§ What the exercise asks
Each record below must come back exactly as written; its pictures must not.

[Material provided]

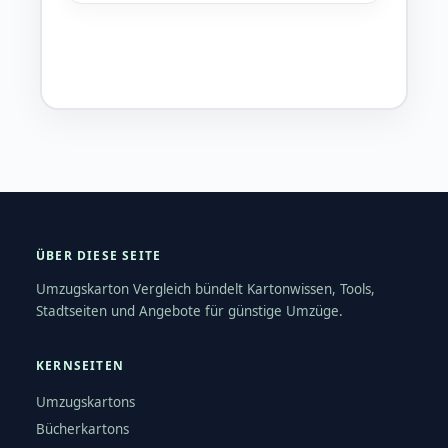
ÜBER DIESE SEITE
Umzugskarton Vergleich bündelt Kartonwissen, Tools,
Stadtseiten und Angebote für günstige Umzüge.
KERNSEITEN
Umzugskartons
Bücherkartons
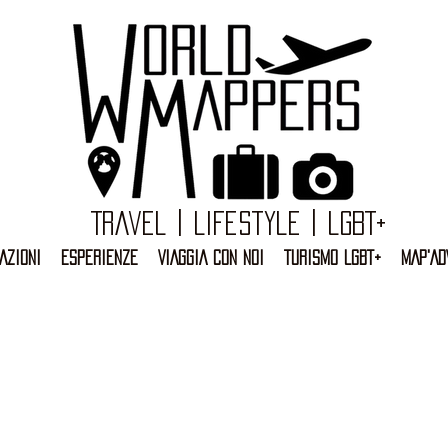
Travel | Lifestyle | LGBT+
AZIONI
ESPERIENZE
VIAGGIA CON NOI
TURISMO LGBT+
MAP'AD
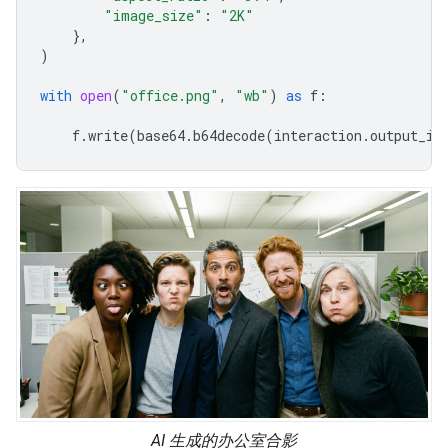
"image_size"
:
"2K"
},
)
with
open
(
"office.png"
,
"wb"
)
as
f
:
f
.
write
(
base64
.
b64decode
(
interaction
.
output_im
AI 生成的办公室合影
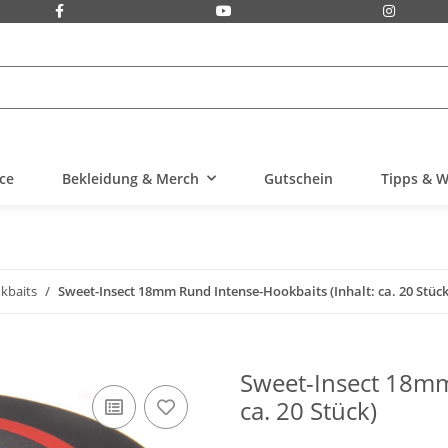
ice
Bekleidung & Merch
Gutschein
Tipps & W
kbaits
Sweet-Insect 18mm Rund Intense-Hookbaits (Inhalt: ca. 20 Stück
Sweet-Insect 18mm
ca. 20 Stück)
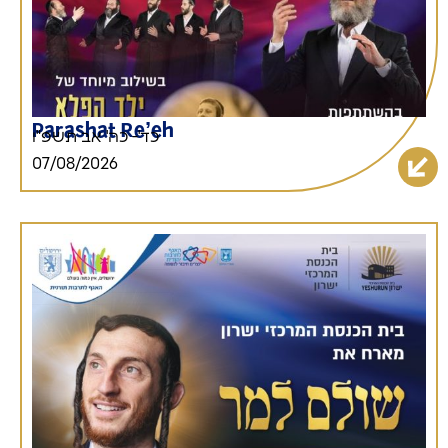
Parashat Re’eh
כד'- כה' אב תשפ"ו
07/08/2026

[/Material provided]

§ Output below
ÜBER DIESE SEITE
Umzugskarton Vergleich bündelt Kartonwissen, Tools,
Stadtseiten und Angebote für günstige Umzüge.
KERNSEITEN
Umzugskartons
Bücherkartons
Travel | Lifestyle | LGBT+
AZIONI
ESPERIENZE
VIAGGIA CON NOI
TURISMO LGBT+
MAP'AD
"image_size"
:
"2K"
},
)
with
open
(
"office.png"
,
"wb"
)
as
f
:
f
.
write
(
base64
.
b64decode
(
interaction
.
output_im
AI 生成的办公室合影
ice
Bekleidung & Merch
Gutschein
Tipps & W
kbaits
Sweet-Insect 18mm Rund Intense-Hookbaits (Inhalt: ca. 20 Stück
Sweet-Insect 18mm
ca. 20 Stück)
Parashat Re’eh
כד'- כה' אב תשפ"ו
07/08/2026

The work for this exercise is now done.